Primula elatior

Common Name: oxlip 
Type: Herbaceous perennial
Family: Primulaceae
Native Range: Europe, southwestern Asia
Zone: 4 to 8
Height: 0.50 to 1.00 feet
Spread: 0.50 to 1.00 feet
Bloom Time: April to May
Bloom Description: Yellow
Sun: Part shade
Water: Medium
Maintenance: Low
Suggested Use: Naturalize
Flower: Showy
Attracts: Butterflies


Best grown in evenly moist, rich, well-draining, humusy loams in part shade. Tolerant of a wide variety of soil types as long as they are well-draining. Can be grown in full sun if the soil is not allowed to dry. Hardy in Will readily self-seed. Hardy in USDA Zones 4-8.

Noteworthy Characteristics

Primula elatior, commonly called oxlip, is a herbaceous or semi-evergreen perennial native to woodland margins, slopes, and meadows in southern and central Europe. Mature rosettes will reach around 6" tall and 12" wide. The foliage is oblong to elliptic in shape, has finely toothed margins, winged petioles (leaf stalks), and will reach 8" long and 2.75" wide. Flowering scapes reaching up to 1' tall emerge from the center of the rosettes in spring bearing an umbel of of 5-10 flowers. The bell-shaped blooms are pale yellow with a darker yellow center eye and can reach 0.5" long and 0.75" wide. The flowers are attractive to butterflies and other insect pollinators.

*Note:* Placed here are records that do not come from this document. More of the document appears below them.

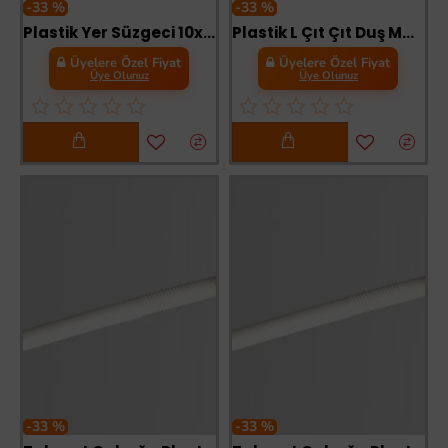
-33 %
-33 %
Plastik Yer Süzgeci 10x10 cm 50 mm Yandan Çıkış
Plastik L Çıt Çıt Duş Mafsalı
Üyelere Özel Fiyat
Üyelere Özel Fiyat
Üye Olunuz
Üye Olunuz
-33 %
-33 %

The genus name Primula means "little earliest one" and is the feminine diminutive of the Latin primus.

The specific epithet elatior means "taller", possibly in reference to the height of this species compared to other Primula species.

The common name oxlip is a derivative of cowslip, the common name for Primula veris, and may refer to the boggy cattle pastures where these plants can be found.


Watch for aphids, slugs, and spider mites. Susceptible to botrytis and leaf spot diseases.


Mixed border fronts, cottage gardens, alpine gardens, meadows.